• **DATA FOR THIS TASK**:
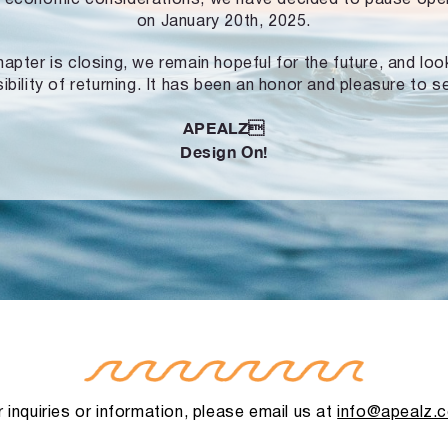
on January 20th, 2025.
hapter is closing, we remain hopeful for the future, and lo
ibility of returning. It has been an honor and pleasure to s
APEALZ
Design On!
 inquiries or information, please email us at
info@apealz.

• **DIRECTIONS**: The line with "ibility of returning." and all lines after it through the end of the data above: write these out exactly and add nothing.

• **ANSWER FOR THIS EXERCISE**:
ibility of returning. It has been an honor and pleasure to s
APEALZ
Design On!
 inquiries or information, please email us at
info@apealz.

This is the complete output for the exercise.